We watched quietly, and I found myself smiling when we got to the snippets from the day we did yoga. Marty fought tooth and nail for the scene where I blatantly checked out her ass, and he was right, it was funny. A chink in the armor, a break in my control, almost as though she'd scripted it herself from the very beginning.
There was a brusque knock on the door, and I sighed, punching the pause button on the remote.
"Want me to get it?" Rick asked.
"No. It's probably a neighbor or something. I keep managing to avoid the greeting committee."
I yanked open the door.
And there she was.
"Wha-" I stammered. "Molly?"
Her brother stood behind her, a cunning grin plastered across his face.
She glared over her shoulder at him. "He just … showed up here and wouldn't tell me why."
When she faced me again, her cheeks were flushed bright pink, her eyes bright with nerves.
The fact that my house was a mess, nothing was ready, no lights were strung, and no soft music was playing under a sunset-dim sky or that I looked like a crazy homeless person didn't matter.

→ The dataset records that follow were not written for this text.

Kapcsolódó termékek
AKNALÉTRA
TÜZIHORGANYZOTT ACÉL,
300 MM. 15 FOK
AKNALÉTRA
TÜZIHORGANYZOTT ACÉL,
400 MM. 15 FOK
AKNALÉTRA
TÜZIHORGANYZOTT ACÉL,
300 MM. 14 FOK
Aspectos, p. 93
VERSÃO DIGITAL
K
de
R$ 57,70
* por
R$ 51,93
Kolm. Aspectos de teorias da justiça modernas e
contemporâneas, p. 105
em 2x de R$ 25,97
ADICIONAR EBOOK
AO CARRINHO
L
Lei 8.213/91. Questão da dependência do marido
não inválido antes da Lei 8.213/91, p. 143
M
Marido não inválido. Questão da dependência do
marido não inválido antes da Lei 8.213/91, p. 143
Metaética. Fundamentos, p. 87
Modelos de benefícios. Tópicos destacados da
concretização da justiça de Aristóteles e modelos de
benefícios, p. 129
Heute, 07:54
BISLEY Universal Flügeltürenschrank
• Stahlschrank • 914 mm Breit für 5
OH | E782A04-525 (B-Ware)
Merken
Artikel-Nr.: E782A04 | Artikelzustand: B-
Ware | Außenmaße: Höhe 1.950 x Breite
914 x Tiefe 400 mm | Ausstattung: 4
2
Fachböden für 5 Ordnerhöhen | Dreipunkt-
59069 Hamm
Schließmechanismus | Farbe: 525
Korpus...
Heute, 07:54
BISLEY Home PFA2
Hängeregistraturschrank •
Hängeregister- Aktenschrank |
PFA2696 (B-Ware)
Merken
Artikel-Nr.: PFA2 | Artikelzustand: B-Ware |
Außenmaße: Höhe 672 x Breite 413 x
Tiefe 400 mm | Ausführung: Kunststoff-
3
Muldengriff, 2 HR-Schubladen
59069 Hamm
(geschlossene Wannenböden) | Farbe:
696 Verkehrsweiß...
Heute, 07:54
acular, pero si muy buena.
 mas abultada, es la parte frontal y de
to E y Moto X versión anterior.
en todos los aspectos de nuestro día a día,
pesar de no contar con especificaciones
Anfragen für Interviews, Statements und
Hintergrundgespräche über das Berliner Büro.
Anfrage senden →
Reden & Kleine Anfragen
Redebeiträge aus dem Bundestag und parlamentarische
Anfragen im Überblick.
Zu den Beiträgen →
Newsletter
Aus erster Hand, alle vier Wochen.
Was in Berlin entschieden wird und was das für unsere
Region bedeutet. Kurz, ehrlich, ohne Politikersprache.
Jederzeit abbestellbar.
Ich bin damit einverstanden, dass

There were a thousand details that could have made it the most perfect night in the world, but suddenly, they were completely inconsequential.
The excess boiled away, reducing the moment down to the bare truth, the unbreakable bones of what I needed to know, what I needed to trust in.
She was here. And I loved her.
"Will you come in?" I asked.
Molly blinked. "You knew I was coming?"
I gave Logan a loaded look. "You were supposed to be delivered a little bit later," I said meaningfully, "but yes. Logan agreed to help me."
Her lips curled in a smile. "Then I'm sorry I'm early."
"I'm not," I answered.
The smile widened, and it blew through me like a veritable wrecking ball. That was always what Molly had been to me. A weapon of mass destruction, testing every limit I'd ever given myself. And I didn't want it any other way.
Standing back so she could enter the house, I glared at Logan. "What was that for?" I hissed.
He leaned up to smack me on the shoulder. Hard. "That was for sleeping with my sister, asshole." Then he grinned. "Welcome to the family."
As he ambled back to his truck, he whistled, and I couldn't help but shake my head at how this entire thing had played out. Ten years in the making, an inevitable conclusion that was impossible for me to avoid.